Saved entries:
= Beginning of Section =

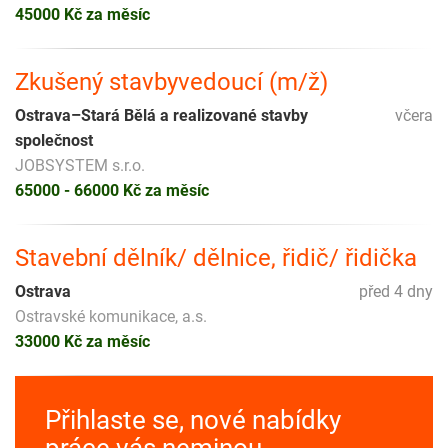
45000 Kč za měsíc
Zkušený stavbyvedoucí (m/ž)
Ostrava–Stará Bělá a realizované stavby
včera
společnost
JOBSYSTEM s.r.o.
65000 - 66000 Kč za měsíc
Stavební dělník/ dělnice, řidič/ řidička
Ostrava
před 4 dny
Ostravské komunikace, a.s.
33000 Kč za měsíc
Přihlaste se, nové nabídky
práce vás neminou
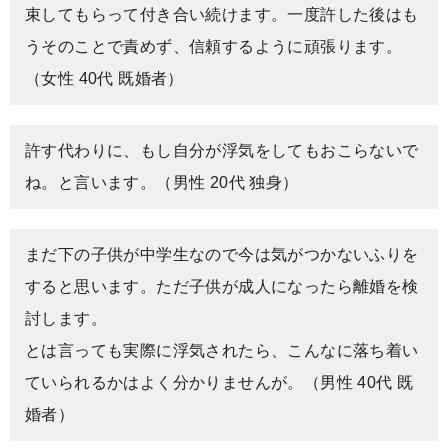
束してもらって付き合い続けます。一度許した後はも
うそのことで責めず、信頼するように頑張ります。
（女性 40代 既婚者）
許す代わりに、もし自分が浮気をしてもおこらないで
ね。と言います。（男性 20代 独身）
まだ下の子供が中学生なので今は気がつかないふりを
すると思います。ただ子供が成人になったら離婚を検
討します。
とは言っても実際に浮気されたら、こんなに落ち着い
ていられるかはよく分かりませんが。（男性 40代 既
婚者）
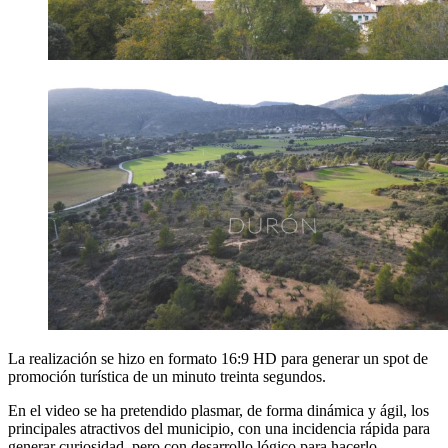
La realización se hizo en formato 16:9 HD para generar un spot de
promoción turística de un minuto treinta segundos.
En el video se ha pretendido plasmar, de forma dinámica y ágil, los
principales atractivos del municipio, con una incidencia rápida para
generar curiosidad, pero con desarrollo lógico para hacerlo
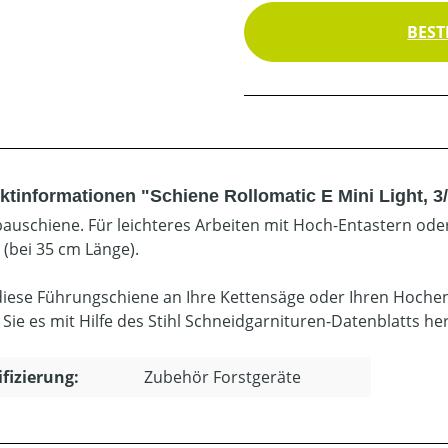
BEST
tinformationen "Schiene Rollomatic E Mini Light, 3/8
bauschiene. Für leichteres Arbeiten mit Hoch-Entastern ode
 (bei 35 cm Länge).
diese Führungschiene an Ihre Kettensäge oder Ihren Hoche
 Sie es mit Hilfe des Stihl Schneidgarnituren-Datenblatts he
ifizierung:
Zubehör Forstgeräte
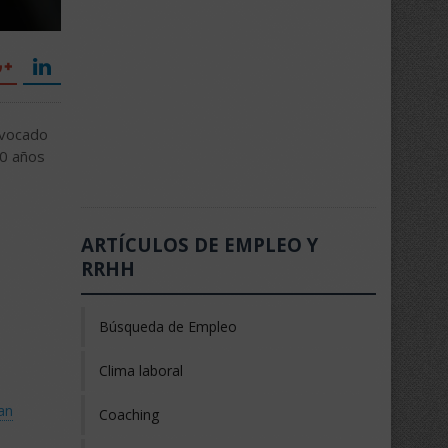
ovocado
40 años
ARTÍCULOS DE EMPLEO Y
RRHH
Búsqueda de Empleo
Clima laboral
ran
Coaching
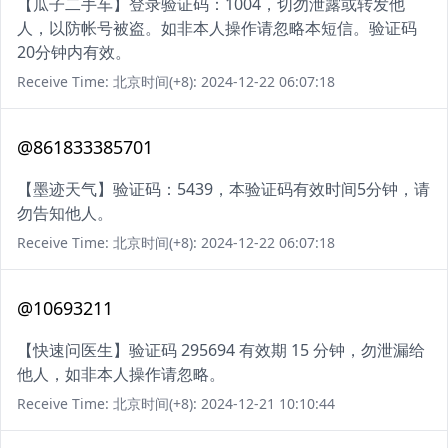
【瓜子二手车】登录验证码：1004，切勿泄露或转发他
人，以防帐号被盗。如非本人操作请忽略本短信。验证码
20分钟内有效。
Receive Time: 北京时间(+8): 2024-12-22 06:07:18
@861833385701
【墨迹天气】验证码：5439，本验证码有效时间5分钟，请
勿告知他人。
Receive Time: 北京时间(+8): 2024-12-22 06:07:18
@10693211
【快速问医生】验证码 295694 有效期 15 分钟，勿泄漏给
他人，如非本人操作请忽略。
Receive Time: 北京时间(+8): 2024-12-21 10:10:44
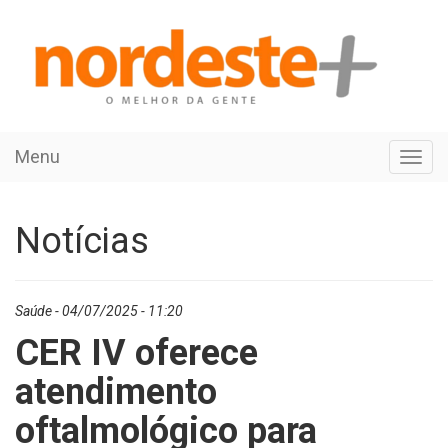
Menu
Toggl
navig
Notícias
Saúde - 04/07/2025 - 11:20
CER IV oferece
atendimento
oftalmológico para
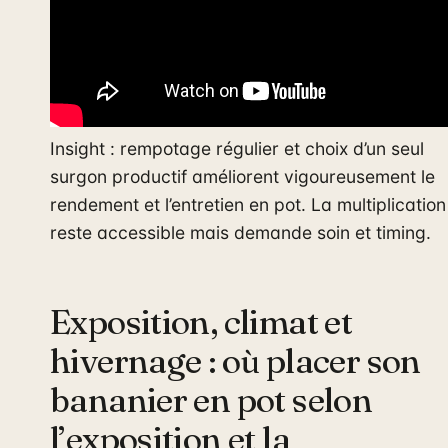
Insight : rempotage régulier et choix d’un seul
surgon productif améliorent vigoureusement le
rendement et l’entretien en pot. La multiplication
reste accessible mais demande soin et timing.
Exposition, climat et
hivernage : où placer son
bananier en pot selon
l’exposition et la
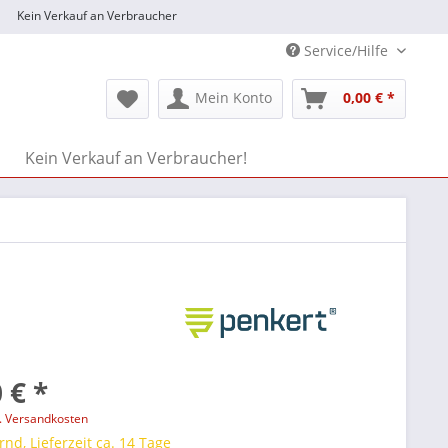
Kein Verkauf an Verbraucher
Service/Hilfe
Mein Konto
0,00 € *
Kein Verkauf an Verbraucher!
 € *
l. Versandkosten
rnd, Lieferzeit ca. 14 Tage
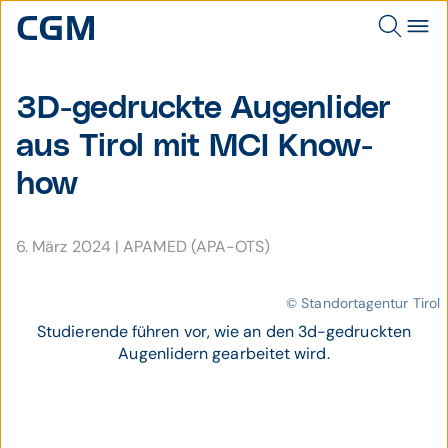
3D-gedruckte Augen­lider
aus Tirol mit MCI Know-
how
6. März 2024
|
APAMED (APA-OTS)
© Standortagentur Tirol
Studierende führen vor, wie an den 3d-gedruckten
Augenlidern gearbeitet wird.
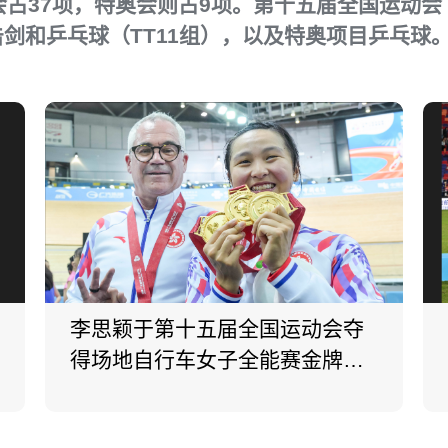
会占37项，特奥会则占9项。第十五届全国运动
剑和乒乓球（TT11组），以及特奥项目乒乓球
李思颖于第十五届全国运动会夺
得场地自行车女子全能赛金牌。
(2025)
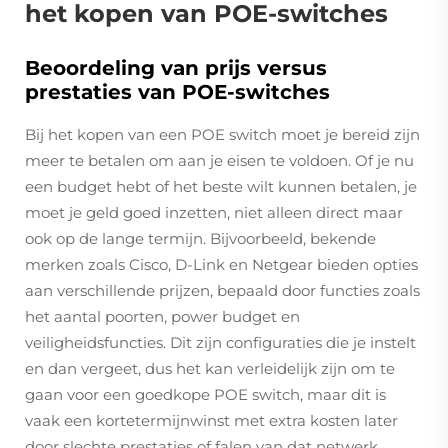
het kopen van POE-switches
Beoordeling van prijs versus
prestaties van POE-switches
Bij het kopen van een POE switch moet je bereid zijn
meer te betalen om aan je eisen te voldoen. Of je nu
een budget hebt of het beste wilt kunnen betalen, je
moet je geld goed inzetten, niet alleen direct maar
ook op de lange termijn. Bijvoorbeeld, bekende
merken zoals Cisco, D-Link en Netgear bieden opties
aan verschillende prijzen, bepaald door functies zoals
het aantal poorten, power budget en
veiligheidsfuncties. Dit zijn configuraties die je instelt
en dan vergeet, dus het kan verleidelijk zijn om te
gaan voor een goedkope POE switch, maar dit is
vaak een kortetermijnwinst met extra kosten later
door slechte prestaties of falen van dat netwerk.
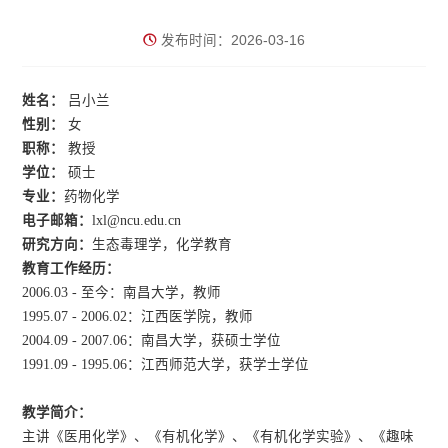
发布时间：2026-03-16
姓名：
吕小兰
性别：
女
职称：
教授
学位：
硕士
专业：
药物化学
电子邮箱：
lxl@ncu
.
edu
.
cn
研究方向：
生态毒理学，化学教育
教育工作经历：
2006.03
- 至今：南昌大学，教师
1995.07 - 2006.02：江西医学院，教师
2004.09 - 2007.06：南昌大学，获硕士学位
1991.09
-
1995.06
：江西师范大学，获学士学位
教学简介：
主讲《医用化学》、《有机化学》、《有机化学实验》、《趣味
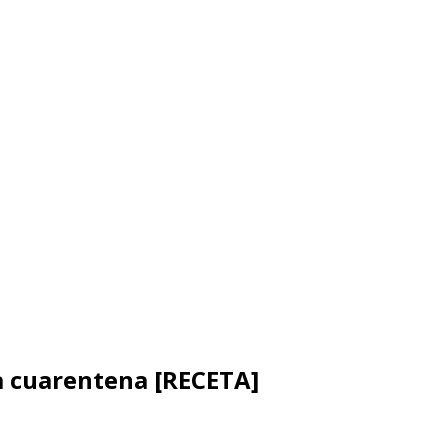
la cuarentena [RECETA]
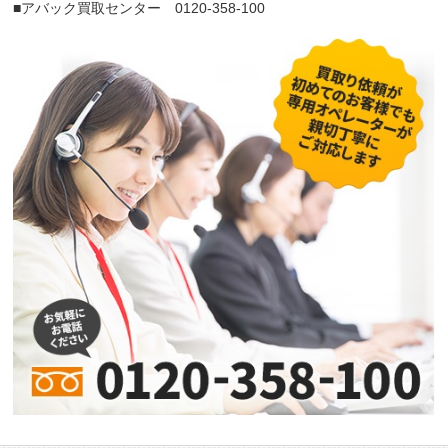
■アバック買取センター 0120-358-100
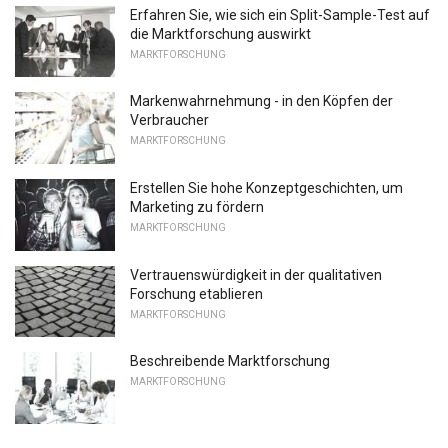
Erfahren Sie, wie sich ein Split-Sample-Test auf
die Marktforschung auswirkt
MARKTFORSCHUNG
Markenwahrnehmung - in den Köpfen der
Verbraucher
MARKTFORSCHUNG
Erstellen Sie hohe Konzeptgeschichten, um
Marketing zu fördern
MARKTFORSCHUNG
Vertrauenswürdigkeit in der qualitativen
Forschung etablieren
MARKTFORSCHUNG
Beschreibende Marktforschung
MARKTFORSCHUNG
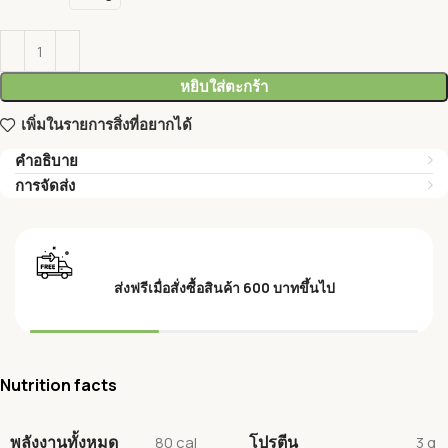
หยิบใส่ตะกร้า
เพิ่มในรายการสิ่งที่อยากได้
คำอธิบาย
การจัดส่ง
ส่งฟรีเมื่อสั่งซื้อสินค้า 600 บาทขึ้นไป
Nutrition facts
พลังงานทั้งหมด
โปรตีน
80 cal
3 g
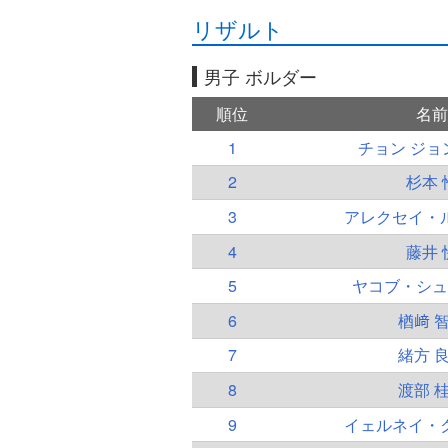
リザルト
男子 ボルダー
順位
名前
1
チョン ジョ
2
杉本 
3
アレクセイ・
4
藤井 
5
ヤコブ・シュ
6
楢﨑 
7
緒方 
8
渡部 
9
イェルネイ・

= End of Section =

Task details: Images aside, return each entry above precisely as it stands.

Result of this task:
45000 Kč za měsíc
Zkušený stavbyvedoucí (m/ž)
Ostrava–Stará Bělá a realizované stavby
včera
společnost
JOBSYSTEM s.r.o.
65000 - 66000 Kč za měsíc
Stavební dělník/ dělnice, řidič/ řidička
Ostrava
před 4 dny
Ostravské komunikace, a.s.
33000 Kč za měsíc
Přihlaste se, nové nabídky
práce vás neminou
束してもらって付き合い続けます。一度許した後はも
うそのことで責めず、信頼するように頑張ります。
（女性 40代 既婚者）
許す代わりに、もし自分が浮気をしてもおこらないで
ね。と言います。（男性 20代 独身）
まだ下の子供が中学生なので今は気がつかないふりを
すると思います。ただ子供が成人になったら離婚を検
討します。
とは言っても実際に浮気されたら、こんなに落ち着い
ていられるかはよく分かりませんが。（男性 40代 既
婚者）
La realización se hizo en formato 16:9 HD para generar un spot de
promoción turística de un minuto treinta segundos.
En el video se ha pretendido plasmar, de forma dinámica y ágil, los
principales atractivos del municipio, con una incidencia rápida para
generar curiosidad, pero con desarrollo lógico para hacerlo
BEST
tinformationen "Schiene Rollomatic E Mini Light, 3/8
bauschiene. Für leichteres Arbeiten mit Hoch-Entastern ode
 (bei 35 cm Länge).
diese Führungschiene an Ihre Kettensäge oder Ihren Hoche
 Sie es mit Hilfe des Stihl Schneidgarnituren-Datenblatts he
ifizierung:
Zubehör Forstgeräte
ovocado
40 años
ARTÍCULOS DE EMPLEO Y
RRHH
Búsqueda de Empleo
Clima laboral
ran
Coaching
【瓜子二手车】登录验证码：1004，切勿泄露或转发他
人，以防帐号被盗。如非本人操作请忽略本短信。验证码
20分钟内有效。
Receive Time: 北京时间(+8): 2024-12-22 06:07:18
@861833385701
【墨迹天气】验证码：5439，本验证码有效时间5分钟，请
勿告知他人。
Receive Time: 北京时间(+8): 2024-12-22 06:07:18
@10693211
【快速问医生】验证码 295694 有效期 15 分钟，勿泄漏给
他人，如非本人操作请忽略。
Receive Time: 北京时间(+8): 2024-12-21 10:10:44
Menu
Toggl
navig
Notícias
Saúde - 04/07/2025 - 11:20
CER IV oferece
atendimento
oftalmológico para
Insight : rempotage régulier et choix d’un seul
surgon productif améliorent vigoureusement le
rendement et l’entretien en pot. La multiplication
reste accessible mais demande soin et timing.
Exposition, climat et
hivernage : où placer son
bananier en pot selon
l’exposition et la
Kein Verkauf an Verbraucher
Service/Hilfe
Mein Konto
0,00 € *
Kein Verkauf an Verbraucher!
 € *
l. Versandkosten
rnd, Lieferzeit ca. 14 Tage
3D-gedruckte Augen­lider
aus Tirol mit MCI Know-
how
6. März 2024
|
APAMED (APA-OTS)
© Standortagentur Tirol
Studierende führen vor, wie an den 3d-gedruckten
Augenlidern gearbeitet wird.
会占37项，特奥会则占9项。第十五届全国运动
剑和乒乓球（TT11组），以及特奥项目乒乓球
李思颖于第十五届全国运动会夺
得场地自行车女子全能赛金牌。
(2025)
het kopen van POE-switches
Beoordeling van prijs versus
prestaties van POE-switches
Bij het kopen van een POE switch moet je bereid zijn
meer te betalen om aan je eisen te voldoen. Of je nu
een budget hebt of het beste wilt kunnen betalen, je
moet je geld goed inzetten, niet alleen direct maar
ook op de lange termijn. Bijvoorbeeld, bekende
merken zoals Cisco, D-Link en Netgear bieden opties
aan verschillende prijzen, bepaald door functies zoals
het aantal poorten, power budget en
veiligheidsfuncties. Dit zijn configuraties die je instelt
en dan vergeet, dus het kan verleidelijk zijn om te
gaan voor een goedkope POE switch, maar dit is
vaak een kortetermijnwinst met extra kosten later
door slechte prestaties of falen van dat netwerk.
发布时间：2026-03-16
姓名：
吕小兰
性别：
女
职称：
教授
学位：
硕士
专业：
药物化学
电子邮箱：
lxl@ncu
.
edu
.
cn
研究方向：
生态毒理学，化学教育
教育工作经历：
2006.03
- 至今：南昌大学，教师
1995.07 - 2006.02：江西医学院，教师
2004.09 - 2007.06：南昌大学，获硕士学位
1991.09
-
1995.06
：江西师范大学，获学士学位
教学简介：
主讲《医用化学》、《有机化学》、《有机化学实验》、《趣味
la cuarentena [RECETA]
■アバック買取センター 0120-358-100
Erfahren Sie, wie sich ein Split-Sample-Test auf
die Marktforschung auswirkt
MARKTFORSCHUNG
Markenwahrnehmung - in den Köpfen der
Verbraucher
MARKTFORSCHUNG
Erstellen Sie hohe Konzeptgeschichten, um
Marketing zu fördern
MARKTFORSCHUNG
Vertrauenswürdigkeit in der qualitativen
Forschung etablieren
MARKTFORSCHUNG
Beschreibende Marktforschung
MARKTFORSCHUNG
หยิบใส่ตะกร้า
เพิ่มในรายการสิ่งที่อยากได้
คำอธิบาย
การจัดส่ง
ส่งฟรีเมื่อสั่งซื้อสินค้า 600 บาทขึ้นไป
Nutrition facts
พลังงานทั้งหมด
โปรตีน
80 cal
3 g
リザルト
男子 ボルダー
順位
名前
1
チョン ジョ
2
杉本 
3
アレクセイ・
4
藤井 
5
ヤコブ・シュ
6
楢﨑 
7
緒方 
8
渡部 
9
イェルネイ・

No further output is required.